On October 22, 2020, the first Giant Asian hornet, or murder hornet, nest was discovered near Washington DC. Fortunately, by October 28, the nest, housing over 500 murder hornets, was contained and destroyed. 200 queens hornets resided in the nest, and if given enough time, these queens could have each created a new hive. The hive was a relatively small size, only containing 776 cells, while a larger nest can have up to 3,000 cells.

The first murder hornet hive in North America was spotted in 2019 on Vancouver Island, Canada. This alarmed many WSDA entomologists because it meant that the murder hornets could have also made hives in America as well. As its name implies, the Giant South Asian murder hornet is native to Asia and is the largest species of hornet.

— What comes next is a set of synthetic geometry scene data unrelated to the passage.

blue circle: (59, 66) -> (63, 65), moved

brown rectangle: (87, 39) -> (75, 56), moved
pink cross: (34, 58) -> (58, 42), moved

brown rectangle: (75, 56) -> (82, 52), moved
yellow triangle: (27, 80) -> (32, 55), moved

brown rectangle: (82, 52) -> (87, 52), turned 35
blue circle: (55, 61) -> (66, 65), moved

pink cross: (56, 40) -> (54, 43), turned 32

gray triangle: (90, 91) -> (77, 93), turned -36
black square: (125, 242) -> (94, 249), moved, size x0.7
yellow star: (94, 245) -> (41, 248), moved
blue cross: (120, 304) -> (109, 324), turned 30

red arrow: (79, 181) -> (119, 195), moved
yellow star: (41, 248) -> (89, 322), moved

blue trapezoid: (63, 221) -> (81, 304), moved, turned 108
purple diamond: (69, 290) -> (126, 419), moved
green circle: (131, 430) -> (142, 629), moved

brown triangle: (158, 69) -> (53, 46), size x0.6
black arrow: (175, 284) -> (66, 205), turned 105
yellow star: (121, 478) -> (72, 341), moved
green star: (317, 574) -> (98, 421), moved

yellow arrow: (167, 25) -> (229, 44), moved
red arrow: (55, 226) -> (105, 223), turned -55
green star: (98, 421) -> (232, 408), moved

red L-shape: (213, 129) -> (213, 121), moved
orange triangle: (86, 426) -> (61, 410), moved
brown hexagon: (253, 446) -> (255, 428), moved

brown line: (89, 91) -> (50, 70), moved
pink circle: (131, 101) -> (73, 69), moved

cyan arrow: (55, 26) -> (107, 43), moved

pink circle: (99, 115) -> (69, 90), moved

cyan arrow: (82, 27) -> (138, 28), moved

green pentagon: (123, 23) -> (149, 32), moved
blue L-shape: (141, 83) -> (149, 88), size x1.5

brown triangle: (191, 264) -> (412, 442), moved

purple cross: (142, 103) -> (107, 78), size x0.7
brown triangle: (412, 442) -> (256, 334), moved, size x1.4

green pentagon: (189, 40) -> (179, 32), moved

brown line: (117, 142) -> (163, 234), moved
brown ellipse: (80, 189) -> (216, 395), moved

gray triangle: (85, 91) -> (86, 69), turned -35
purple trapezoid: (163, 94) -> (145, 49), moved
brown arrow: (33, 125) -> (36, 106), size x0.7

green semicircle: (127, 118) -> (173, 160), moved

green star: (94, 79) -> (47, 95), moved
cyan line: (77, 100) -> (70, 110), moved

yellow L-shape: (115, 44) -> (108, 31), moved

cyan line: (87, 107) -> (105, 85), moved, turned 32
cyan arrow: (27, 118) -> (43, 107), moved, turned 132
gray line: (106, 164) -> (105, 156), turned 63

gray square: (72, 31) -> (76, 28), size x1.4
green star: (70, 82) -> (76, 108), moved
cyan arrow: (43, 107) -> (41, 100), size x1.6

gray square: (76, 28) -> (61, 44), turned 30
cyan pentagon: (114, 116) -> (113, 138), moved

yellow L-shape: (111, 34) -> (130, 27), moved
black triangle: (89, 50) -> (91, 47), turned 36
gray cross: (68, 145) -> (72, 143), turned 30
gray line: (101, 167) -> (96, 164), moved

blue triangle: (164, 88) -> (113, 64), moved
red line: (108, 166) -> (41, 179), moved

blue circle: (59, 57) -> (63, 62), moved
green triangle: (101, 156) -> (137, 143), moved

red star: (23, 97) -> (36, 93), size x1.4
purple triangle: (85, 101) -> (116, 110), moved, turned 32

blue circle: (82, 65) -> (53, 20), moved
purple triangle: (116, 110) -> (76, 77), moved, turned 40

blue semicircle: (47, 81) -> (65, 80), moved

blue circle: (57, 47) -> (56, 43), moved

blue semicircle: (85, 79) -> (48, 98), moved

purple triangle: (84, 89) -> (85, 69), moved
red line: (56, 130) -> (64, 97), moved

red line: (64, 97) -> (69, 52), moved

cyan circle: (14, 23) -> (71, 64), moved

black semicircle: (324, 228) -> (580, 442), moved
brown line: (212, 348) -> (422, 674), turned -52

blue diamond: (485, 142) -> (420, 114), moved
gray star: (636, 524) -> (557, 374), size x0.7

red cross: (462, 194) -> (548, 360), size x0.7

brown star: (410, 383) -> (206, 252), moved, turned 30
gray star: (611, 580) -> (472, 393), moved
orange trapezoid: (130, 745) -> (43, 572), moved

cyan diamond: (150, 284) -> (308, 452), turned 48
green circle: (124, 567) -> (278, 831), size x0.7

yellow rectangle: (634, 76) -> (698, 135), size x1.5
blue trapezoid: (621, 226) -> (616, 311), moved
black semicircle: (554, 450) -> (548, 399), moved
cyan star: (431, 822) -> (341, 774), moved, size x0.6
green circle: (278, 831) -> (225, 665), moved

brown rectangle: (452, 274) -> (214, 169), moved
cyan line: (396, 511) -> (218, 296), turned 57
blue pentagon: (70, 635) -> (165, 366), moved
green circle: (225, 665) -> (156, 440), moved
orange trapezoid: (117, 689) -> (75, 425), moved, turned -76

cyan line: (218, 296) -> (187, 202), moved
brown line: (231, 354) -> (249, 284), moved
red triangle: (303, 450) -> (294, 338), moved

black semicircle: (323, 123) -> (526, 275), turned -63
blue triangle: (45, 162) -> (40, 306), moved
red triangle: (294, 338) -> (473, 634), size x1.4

It’s believed that the murder hornets were first introduced to North America by an Asian cargo ship, but it’s unclear if that is what really happened.

A murder hornet sting, also called acid spray, isn’t lethal to a person unless the person is stung over 30 times. Fortunately, these hornets do not target humans unless they come too close, but as an invasive species, they do pose a large threat to the bees population. The murder hornets prey upon many types of bees and can kill an entire beehive in a matter of hours. While this does not immediately affect most people, it is detrimental to farms and plant nurseries that rely on bees to cross-pollinate. This is exactly what the Washington State Department of Agriculture(WSDA) entomologists are concerned about. Many local community members of Virginia also share the concern about an invasion. Katie Rhodes, a biology teacher at Midlothian High school, states, “It’s honestly frightening that an invasive species can harm so much of an ecosystem just by being in it.”